## Exercise material
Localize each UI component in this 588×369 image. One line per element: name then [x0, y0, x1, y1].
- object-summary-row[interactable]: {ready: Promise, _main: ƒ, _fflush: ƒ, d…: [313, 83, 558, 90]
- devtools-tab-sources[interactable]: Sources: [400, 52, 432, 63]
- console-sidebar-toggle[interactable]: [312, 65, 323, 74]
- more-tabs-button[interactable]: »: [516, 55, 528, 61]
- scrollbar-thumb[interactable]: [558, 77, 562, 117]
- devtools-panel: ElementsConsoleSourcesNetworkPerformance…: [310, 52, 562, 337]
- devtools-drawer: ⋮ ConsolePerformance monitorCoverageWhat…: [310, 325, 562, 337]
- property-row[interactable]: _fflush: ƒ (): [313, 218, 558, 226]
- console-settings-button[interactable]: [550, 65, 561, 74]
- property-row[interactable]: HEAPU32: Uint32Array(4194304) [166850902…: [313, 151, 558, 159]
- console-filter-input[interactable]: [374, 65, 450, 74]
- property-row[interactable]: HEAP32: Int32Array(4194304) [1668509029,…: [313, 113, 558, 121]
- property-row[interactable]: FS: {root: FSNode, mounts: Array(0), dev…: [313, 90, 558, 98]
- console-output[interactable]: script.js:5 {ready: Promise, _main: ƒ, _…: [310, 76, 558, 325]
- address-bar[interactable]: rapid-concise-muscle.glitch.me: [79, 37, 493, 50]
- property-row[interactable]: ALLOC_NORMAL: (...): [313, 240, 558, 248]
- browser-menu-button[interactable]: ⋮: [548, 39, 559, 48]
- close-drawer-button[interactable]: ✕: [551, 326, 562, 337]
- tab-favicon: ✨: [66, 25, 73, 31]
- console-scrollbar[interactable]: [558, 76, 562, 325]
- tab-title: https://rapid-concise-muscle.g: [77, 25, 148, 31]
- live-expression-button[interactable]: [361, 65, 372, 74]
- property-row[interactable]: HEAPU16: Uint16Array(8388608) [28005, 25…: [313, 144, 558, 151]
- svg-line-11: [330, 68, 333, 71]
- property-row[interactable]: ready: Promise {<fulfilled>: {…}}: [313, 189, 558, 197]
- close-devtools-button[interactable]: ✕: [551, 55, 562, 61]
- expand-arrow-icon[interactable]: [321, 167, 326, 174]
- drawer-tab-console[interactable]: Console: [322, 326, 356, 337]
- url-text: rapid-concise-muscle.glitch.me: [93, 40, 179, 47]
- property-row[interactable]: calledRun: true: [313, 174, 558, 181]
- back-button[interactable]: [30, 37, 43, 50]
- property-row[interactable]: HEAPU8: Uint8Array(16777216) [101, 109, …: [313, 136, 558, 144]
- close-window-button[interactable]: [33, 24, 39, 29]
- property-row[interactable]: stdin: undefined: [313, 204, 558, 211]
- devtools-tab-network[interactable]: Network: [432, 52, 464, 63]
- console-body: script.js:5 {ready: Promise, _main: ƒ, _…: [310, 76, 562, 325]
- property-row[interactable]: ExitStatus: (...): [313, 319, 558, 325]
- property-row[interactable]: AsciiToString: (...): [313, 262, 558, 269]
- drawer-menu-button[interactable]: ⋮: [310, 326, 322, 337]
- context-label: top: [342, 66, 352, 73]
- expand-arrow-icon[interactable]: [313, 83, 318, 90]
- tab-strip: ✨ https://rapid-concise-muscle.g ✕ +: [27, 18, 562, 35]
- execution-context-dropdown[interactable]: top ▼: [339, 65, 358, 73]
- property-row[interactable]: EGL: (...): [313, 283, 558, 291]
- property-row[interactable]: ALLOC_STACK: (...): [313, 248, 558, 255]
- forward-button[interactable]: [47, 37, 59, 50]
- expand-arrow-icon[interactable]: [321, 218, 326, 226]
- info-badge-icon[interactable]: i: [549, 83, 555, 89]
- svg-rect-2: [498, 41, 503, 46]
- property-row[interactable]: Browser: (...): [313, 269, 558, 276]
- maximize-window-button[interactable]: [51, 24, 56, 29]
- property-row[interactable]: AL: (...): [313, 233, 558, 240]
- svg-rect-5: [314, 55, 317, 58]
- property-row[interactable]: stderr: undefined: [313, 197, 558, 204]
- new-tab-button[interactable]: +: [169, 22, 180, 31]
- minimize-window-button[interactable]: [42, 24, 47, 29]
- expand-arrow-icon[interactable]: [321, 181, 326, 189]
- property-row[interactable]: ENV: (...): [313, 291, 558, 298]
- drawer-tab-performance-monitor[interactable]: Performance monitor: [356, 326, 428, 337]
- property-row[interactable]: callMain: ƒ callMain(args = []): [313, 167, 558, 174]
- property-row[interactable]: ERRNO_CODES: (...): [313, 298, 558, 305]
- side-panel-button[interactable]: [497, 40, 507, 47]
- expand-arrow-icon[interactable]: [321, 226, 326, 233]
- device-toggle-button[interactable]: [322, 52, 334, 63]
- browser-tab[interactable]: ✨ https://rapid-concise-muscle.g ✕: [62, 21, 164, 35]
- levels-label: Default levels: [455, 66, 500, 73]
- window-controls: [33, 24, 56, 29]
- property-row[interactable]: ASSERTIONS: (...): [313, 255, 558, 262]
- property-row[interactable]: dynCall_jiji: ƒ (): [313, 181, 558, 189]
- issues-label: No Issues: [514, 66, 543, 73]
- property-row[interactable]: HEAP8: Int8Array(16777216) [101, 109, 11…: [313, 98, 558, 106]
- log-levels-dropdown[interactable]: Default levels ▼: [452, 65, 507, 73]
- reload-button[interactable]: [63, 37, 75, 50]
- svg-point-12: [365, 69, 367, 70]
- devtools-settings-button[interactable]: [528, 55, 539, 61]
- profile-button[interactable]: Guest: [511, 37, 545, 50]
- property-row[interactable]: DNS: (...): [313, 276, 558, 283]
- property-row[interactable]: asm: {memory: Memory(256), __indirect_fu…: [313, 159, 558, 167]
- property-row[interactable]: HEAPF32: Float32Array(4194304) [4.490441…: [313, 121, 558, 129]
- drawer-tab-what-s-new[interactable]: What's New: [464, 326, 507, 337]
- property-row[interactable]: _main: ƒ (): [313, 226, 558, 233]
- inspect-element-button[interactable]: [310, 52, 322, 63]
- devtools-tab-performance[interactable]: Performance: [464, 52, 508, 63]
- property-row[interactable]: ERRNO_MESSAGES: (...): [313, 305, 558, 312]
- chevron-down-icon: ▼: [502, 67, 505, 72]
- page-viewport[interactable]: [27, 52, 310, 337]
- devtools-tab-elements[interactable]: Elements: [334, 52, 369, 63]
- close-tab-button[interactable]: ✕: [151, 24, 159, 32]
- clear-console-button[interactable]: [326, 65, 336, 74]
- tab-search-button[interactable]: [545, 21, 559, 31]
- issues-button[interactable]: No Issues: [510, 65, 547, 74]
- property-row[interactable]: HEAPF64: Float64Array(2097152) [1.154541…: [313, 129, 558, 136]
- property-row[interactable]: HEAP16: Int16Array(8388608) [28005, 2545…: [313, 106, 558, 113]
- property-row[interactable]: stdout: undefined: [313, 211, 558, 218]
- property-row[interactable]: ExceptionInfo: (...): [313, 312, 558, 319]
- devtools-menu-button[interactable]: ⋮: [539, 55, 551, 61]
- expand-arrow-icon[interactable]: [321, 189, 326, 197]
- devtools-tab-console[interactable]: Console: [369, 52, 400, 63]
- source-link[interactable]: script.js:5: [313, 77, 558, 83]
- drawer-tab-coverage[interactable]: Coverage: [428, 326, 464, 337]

* * *

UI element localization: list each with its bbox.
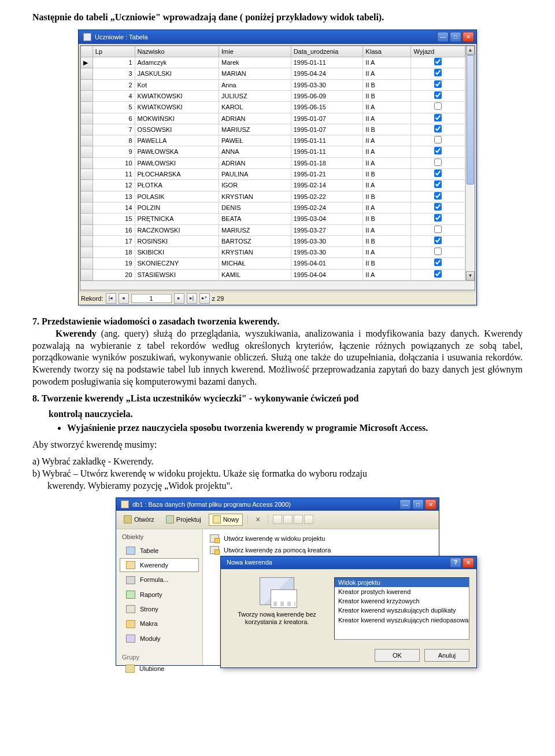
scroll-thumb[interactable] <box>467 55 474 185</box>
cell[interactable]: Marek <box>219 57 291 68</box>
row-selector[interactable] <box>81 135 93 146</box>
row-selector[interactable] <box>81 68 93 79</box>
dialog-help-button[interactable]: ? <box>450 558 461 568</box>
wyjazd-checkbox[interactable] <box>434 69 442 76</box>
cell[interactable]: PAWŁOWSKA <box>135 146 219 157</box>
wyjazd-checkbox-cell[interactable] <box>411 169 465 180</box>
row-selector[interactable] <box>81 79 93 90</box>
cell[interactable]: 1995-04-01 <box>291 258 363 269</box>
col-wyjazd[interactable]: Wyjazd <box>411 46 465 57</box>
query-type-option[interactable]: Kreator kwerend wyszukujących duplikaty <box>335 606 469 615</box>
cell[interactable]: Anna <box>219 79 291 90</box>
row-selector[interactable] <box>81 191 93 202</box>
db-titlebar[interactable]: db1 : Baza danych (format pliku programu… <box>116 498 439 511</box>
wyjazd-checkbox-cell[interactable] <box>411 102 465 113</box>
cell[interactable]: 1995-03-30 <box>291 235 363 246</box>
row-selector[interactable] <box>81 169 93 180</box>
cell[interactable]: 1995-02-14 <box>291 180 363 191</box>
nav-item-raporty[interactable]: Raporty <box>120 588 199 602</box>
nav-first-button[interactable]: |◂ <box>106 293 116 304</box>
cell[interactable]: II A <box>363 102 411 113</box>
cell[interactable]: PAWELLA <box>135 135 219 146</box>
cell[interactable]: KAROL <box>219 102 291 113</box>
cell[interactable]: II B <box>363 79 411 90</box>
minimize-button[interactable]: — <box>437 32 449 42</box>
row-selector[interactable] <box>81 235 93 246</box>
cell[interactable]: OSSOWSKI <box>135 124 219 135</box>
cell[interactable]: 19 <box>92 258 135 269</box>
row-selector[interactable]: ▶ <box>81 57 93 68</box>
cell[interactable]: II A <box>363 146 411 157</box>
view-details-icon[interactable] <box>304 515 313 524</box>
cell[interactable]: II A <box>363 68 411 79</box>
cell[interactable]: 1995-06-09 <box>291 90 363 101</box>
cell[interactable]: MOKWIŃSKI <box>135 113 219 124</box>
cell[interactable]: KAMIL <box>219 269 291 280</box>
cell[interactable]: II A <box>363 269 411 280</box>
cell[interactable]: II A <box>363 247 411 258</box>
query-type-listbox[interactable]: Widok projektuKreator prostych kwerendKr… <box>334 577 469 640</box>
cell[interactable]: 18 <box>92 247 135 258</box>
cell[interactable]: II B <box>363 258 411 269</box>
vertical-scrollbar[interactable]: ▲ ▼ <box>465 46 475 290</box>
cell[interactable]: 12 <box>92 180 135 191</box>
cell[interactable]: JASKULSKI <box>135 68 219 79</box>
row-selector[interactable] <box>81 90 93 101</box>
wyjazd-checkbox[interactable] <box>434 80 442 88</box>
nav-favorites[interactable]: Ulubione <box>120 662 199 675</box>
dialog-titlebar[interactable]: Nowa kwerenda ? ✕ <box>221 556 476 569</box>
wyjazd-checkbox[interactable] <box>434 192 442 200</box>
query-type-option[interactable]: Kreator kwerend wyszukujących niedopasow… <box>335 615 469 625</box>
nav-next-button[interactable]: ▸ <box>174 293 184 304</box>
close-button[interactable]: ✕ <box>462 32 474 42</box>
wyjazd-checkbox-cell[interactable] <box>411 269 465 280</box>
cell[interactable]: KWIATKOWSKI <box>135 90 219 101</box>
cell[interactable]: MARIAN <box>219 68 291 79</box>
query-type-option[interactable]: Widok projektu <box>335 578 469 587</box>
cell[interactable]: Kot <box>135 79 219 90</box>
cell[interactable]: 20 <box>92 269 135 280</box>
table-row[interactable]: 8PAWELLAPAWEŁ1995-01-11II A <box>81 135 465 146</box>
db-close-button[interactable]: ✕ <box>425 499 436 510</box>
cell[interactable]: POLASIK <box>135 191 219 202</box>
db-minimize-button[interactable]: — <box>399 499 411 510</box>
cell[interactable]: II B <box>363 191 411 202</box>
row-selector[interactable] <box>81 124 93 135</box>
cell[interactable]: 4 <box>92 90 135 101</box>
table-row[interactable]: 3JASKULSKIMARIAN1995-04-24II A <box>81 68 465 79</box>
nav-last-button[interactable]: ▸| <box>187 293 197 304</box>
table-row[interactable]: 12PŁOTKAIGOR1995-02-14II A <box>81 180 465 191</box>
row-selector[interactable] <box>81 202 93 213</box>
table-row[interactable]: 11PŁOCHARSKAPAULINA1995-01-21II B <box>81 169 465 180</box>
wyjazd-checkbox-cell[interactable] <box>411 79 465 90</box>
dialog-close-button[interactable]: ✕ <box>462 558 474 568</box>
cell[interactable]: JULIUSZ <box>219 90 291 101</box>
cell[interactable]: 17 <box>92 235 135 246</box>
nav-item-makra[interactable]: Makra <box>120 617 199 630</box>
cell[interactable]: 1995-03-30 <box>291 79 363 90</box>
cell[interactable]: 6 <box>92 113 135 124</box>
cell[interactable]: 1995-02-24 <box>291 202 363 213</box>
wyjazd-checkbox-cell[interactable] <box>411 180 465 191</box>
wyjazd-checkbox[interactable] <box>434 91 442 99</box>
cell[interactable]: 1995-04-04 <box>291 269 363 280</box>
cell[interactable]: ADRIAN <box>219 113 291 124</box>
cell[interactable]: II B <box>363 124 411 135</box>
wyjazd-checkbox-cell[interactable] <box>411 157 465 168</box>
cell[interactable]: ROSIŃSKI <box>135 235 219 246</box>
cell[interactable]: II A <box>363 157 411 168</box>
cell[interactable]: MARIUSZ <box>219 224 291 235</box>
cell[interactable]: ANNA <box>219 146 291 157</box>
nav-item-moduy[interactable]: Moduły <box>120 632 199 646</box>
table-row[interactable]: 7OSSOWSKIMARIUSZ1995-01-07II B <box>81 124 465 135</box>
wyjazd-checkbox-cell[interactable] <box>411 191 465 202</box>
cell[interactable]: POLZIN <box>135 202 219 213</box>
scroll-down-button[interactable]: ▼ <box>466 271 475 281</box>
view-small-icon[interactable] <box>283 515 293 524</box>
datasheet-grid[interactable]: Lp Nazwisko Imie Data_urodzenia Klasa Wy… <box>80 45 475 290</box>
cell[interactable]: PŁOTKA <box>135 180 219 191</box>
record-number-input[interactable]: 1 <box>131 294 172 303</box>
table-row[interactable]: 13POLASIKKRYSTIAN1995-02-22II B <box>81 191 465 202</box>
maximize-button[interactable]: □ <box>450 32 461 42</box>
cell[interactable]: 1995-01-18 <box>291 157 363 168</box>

## Work request
The answer is every line in the data where the word "menu" appears.

## Result
- browser-menu-button[interactable]: ⋮: [548, 39, 559, 48]
- drawer-menu-button[interactable]: ⋮: [310, 326, 322, 337]
- devtools-menu-button[interactable]: ⋮: [539, 55, 551, 61]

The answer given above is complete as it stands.